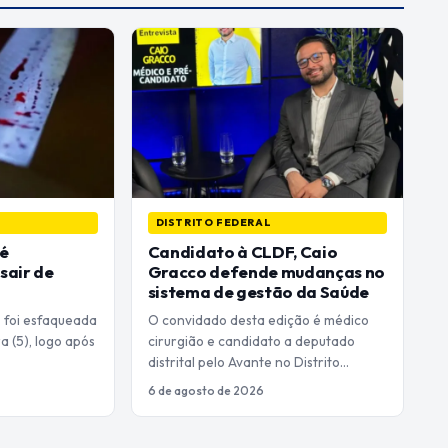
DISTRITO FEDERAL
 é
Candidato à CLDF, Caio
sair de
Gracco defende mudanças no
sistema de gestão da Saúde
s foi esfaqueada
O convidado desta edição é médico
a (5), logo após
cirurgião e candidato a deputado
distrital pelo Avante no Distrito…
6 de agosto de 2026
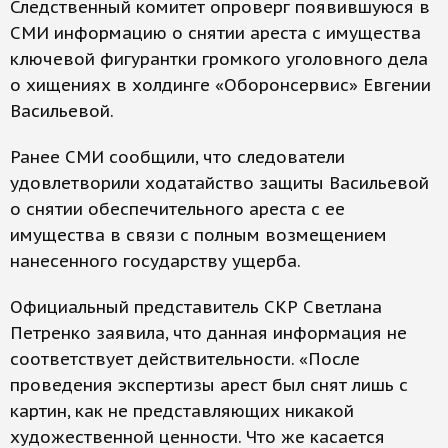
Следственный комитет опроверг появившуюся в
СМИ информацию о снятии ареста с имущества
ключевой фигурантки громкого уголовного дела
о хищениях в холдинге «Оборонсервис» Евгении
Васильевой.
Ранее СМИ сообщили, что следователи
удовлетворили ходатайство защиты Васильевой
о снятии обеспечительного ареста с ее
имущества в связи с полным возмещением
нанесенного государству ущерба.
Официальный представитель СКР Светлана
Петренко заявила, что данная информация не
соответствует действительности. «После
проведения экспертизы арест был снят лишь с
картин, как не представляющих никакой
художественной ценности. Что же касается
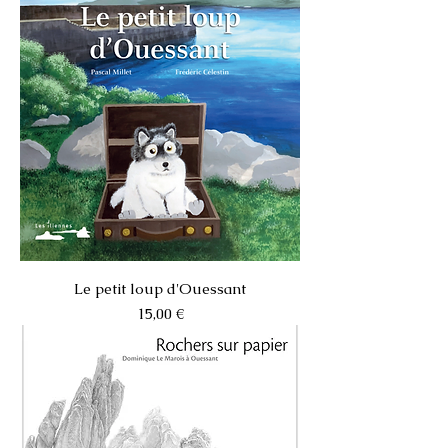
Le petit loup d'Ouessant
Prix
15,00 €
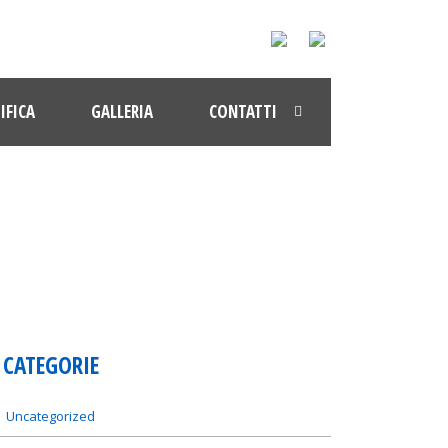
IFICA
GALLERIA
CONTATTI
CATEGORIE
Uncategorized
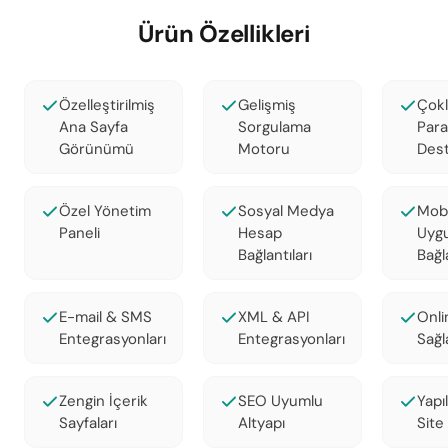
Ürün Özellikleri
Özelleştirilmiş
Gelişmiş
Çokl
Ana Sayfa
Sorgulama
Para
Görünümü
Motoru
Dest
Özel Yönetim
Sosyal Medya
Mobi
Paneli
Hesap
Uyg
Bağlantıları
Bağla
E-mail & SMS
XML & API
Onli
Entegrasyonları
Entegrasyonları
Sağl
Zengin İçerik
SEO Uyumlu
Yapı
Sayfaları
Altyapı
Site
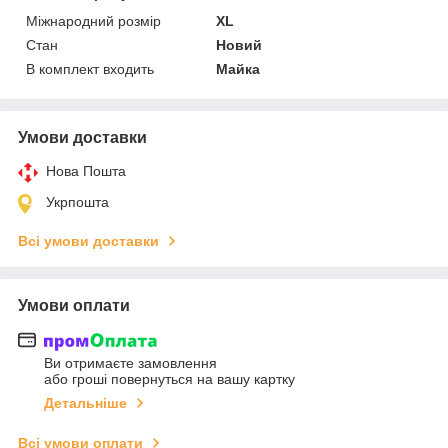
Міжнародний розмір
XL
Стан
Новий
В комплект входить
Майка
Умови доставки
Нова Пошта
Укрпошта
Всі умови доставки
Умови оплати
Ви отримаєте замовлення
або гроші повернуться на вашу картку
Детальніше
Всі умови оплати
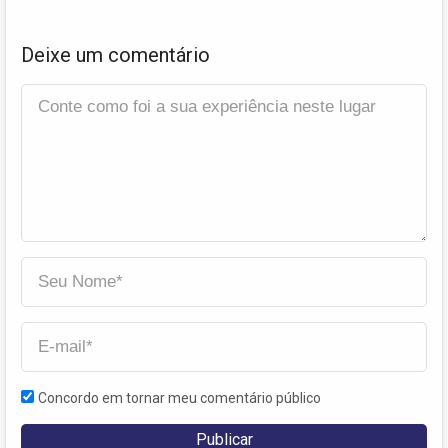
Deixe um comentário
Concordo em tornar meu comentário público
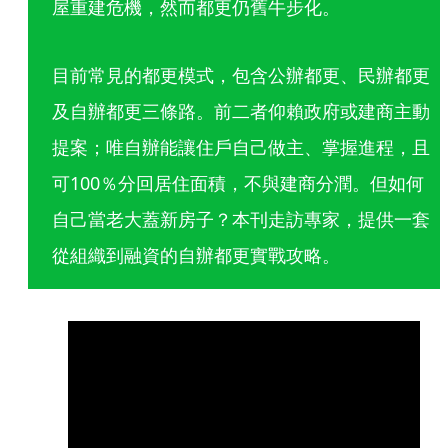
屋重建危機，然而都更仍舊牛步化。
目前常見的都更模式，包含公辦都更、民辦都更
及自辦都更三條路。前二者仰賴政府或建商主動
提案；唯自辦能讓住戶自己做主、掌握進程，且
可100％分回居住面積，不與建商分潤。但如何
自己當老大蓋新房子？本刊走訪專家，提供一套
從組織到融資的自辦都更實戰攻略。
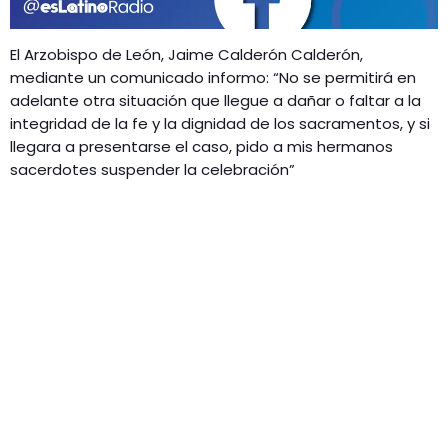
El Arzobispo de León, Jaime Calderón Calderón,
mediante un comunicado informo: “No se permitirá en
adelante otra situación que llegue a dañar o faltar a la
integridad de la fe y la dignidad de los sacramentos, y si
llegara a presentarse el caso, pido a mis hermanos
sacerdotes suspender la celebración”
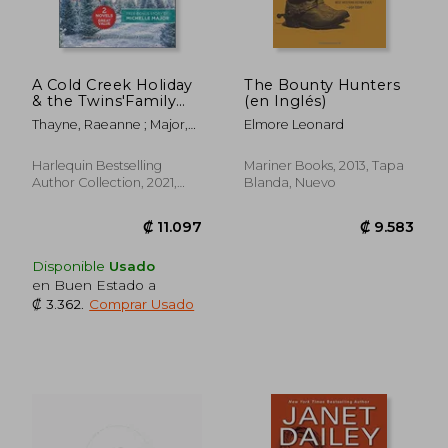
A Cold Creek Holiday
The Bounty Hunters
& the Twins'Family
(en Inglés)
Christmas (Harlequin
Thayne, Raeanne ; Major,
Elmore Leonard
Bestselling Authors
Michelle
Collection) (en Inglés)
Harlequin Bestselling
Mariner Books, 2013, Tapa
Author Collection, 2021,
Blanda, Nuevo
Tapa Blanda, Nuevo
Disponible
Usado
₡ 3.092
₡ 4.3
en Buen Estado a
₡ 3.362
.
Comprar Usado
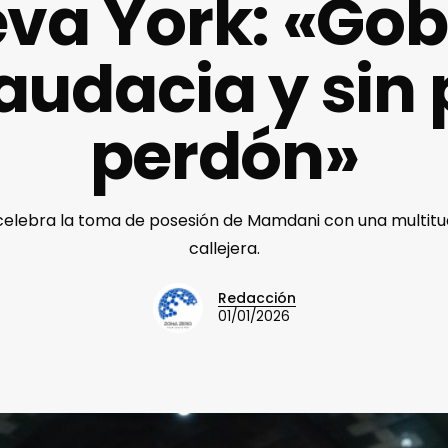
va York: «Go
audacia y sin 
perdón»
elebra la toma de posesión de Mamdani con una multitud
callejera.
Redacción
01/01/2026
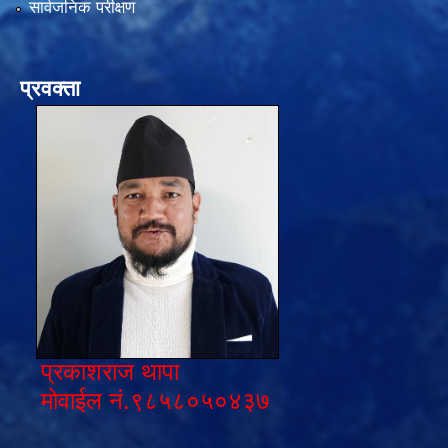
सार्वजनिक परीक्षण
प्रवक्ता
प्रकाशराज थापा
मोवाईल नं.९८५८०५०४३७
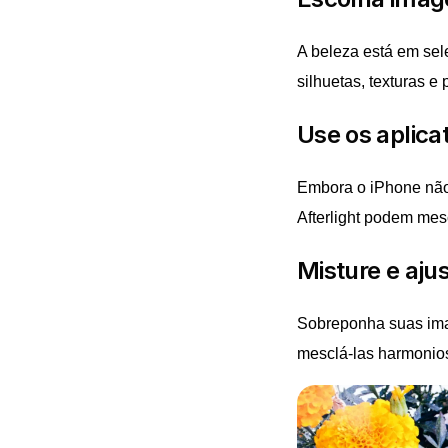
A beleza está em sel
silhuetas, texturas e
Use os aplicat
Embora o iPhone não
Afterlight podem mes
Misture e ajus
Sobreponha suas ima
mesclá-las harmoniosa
━━━━━━━━━━━━━━━━
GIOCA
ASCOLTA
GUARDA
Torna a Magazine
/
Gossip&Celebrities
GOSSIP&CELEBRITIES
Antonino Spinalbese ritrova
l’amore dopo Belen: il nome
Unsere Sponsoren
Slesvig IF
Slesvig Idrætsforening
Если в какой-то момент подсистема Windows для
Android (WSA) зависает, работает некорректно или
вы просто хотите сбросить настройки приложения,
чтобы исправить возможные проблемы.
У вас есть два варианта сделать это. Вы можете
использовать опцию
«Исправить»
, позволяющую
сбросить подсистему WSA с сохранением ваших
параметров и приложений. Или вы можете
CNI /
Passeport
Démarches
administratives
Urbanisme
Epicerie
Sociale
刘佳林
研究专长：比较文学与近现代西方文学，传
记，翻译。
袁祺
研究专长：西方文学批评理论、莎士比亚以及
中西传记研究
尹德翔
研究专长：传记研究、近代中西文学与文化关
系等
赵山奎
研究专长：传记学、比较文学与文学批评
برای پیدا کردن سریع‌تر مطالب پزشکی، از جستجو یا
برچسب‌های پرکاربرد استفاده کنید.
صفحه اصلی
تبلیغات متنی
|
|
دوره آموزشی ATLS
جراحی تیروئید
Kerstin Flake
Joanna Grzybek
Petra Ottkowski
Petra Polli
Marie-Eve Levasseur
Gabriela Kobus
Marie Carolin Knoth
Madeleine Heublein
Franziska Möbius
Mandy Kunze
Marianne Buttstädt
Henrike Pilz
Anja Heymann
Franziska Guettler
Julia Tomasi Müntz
━━━━━━━━━━━━━━━━
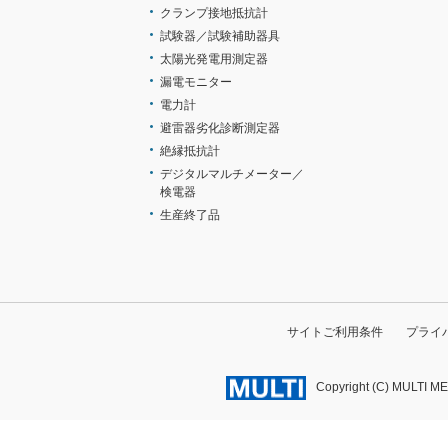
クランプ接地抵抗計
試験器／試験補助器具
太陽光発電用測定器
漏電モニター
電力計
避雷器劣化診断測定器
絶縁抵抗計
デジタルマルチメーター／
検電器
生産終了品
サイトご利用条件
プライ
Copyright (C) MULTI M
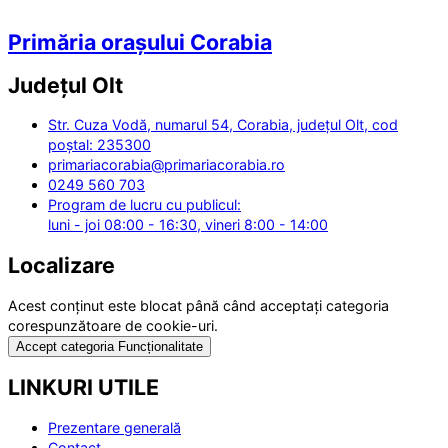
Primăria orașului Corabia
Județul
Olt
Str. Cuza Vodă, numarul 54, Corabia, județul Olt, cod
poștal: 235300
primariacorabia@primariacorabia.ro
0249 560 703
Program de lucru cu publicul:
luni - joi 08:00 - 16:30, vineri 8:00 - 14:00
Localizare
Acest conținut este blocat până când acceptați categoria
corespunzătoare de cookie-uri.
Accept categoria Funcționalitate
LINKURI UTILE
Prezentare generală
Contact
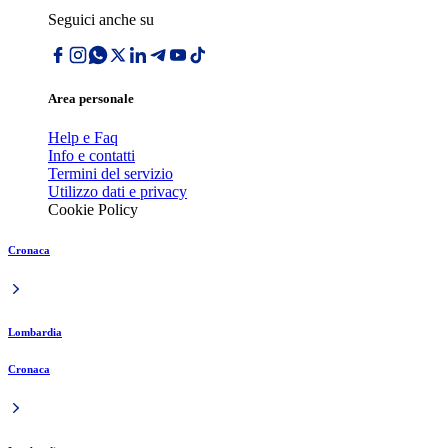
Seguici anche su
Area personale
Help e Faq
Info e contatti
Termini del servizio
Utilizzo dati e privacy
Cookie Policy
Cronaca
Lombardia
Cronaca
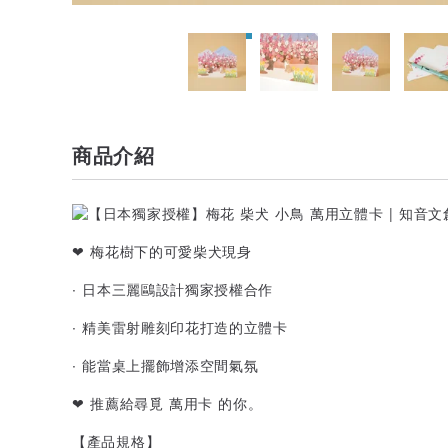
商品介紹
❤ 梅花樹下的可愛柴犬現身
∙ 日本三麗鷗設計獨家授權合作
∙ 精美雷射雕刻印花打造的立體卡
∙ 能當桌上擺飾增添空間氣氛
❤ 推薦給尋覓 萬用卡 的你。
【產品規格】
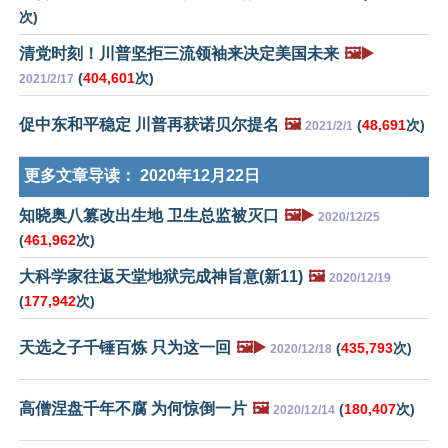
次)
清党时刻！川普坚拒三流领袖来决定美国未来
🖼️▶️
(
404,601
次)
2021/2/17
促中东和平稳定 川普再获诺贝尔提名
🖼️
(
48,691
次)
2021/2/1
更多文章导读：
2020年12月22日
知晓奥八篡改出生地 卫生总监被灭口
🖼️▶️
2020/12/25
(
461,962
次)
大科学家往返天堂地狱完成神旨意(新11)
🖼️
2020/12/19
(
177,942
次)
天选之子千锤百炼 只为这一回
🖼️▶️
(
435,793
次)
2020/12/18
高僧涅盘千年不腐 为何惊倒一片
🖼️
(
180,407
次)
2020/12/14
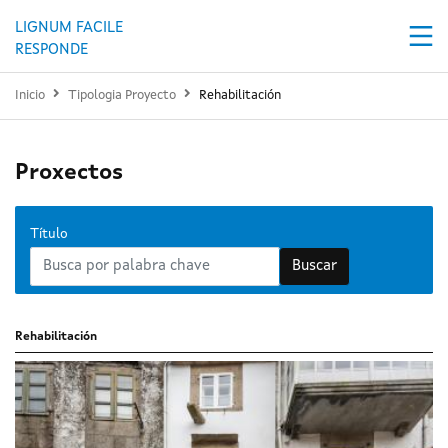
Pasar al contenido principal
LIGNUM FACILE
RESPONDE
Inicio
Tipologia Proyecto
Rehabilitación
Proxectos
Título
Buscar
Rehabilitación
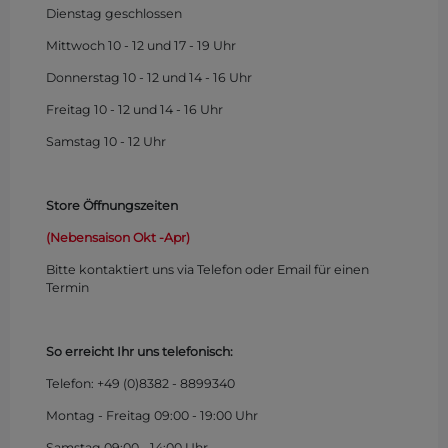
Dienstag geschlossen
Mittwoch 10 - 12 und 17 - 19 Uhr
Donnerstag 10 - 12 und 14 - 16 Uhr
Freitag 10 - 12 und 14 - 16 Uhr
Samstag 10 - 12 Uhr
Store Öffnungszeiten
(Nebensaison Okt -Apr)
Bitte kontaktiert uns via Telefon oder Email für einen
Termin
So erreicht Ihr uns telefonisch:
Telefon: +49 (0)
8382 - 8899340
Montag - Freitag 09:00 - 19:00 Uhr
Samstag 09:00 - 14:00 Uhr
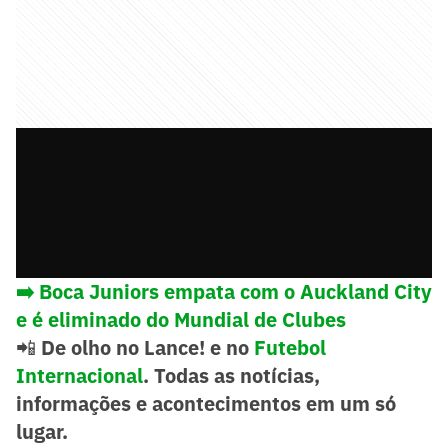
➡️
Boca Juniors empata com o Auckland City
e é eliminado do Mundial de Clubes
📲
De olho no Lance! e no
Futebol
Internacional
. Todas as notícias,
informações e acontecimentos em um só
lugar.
━━━━━━━━━━━━━━━━
# INSTRUCTIONS TO FOLLOW
Every line from the data above that contains "ареста" must appear in the answer.

# EXERCISE RESPONSE
СМИ информацию о снятии ареста с имущества
о снятии обеспечительного ареста с ее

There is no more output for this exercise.